(Stored data entries)
-----

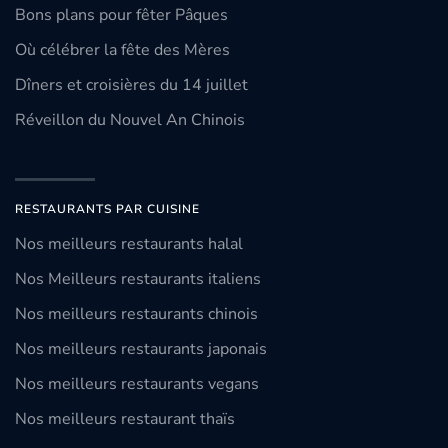
Bons plans pour fêter Pâques
Où célébrer la fête des Mères
Dîners et croisières du 14 juillet
Réveillon du Nouvel An Chinois
RESTAURANTS PAR CUISINE
Nos meilleurs restaurants halal
Nos Meilleurs restaurants italiens
Nos meilleurs restaurants chinois
Nos meilleurs restaurants japonais
Nos meilleurs restaurants vegans
Nos meilleurs restaurant thaïs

-----

Task to complete ->
Reproduce exactly the lines from the one with "Où célébrer la fête des Mères" through the end of the entries above, both ends included.

Response ->
Où célébrer la fête des Mères
Dîners et croisières du 14 juillet
Réveillon du Nouvel An Chinois
RESTAURANTS PAR CUISINE
Nos meilleurs restaurants halal
Nos Meilleurs restaurants italiens
Nos meilleurs restaurants chinois
Nos meilleurs restaurants japonais
Nos meilleurs restaurants vegans
Nos meilleurs restaurant thaïs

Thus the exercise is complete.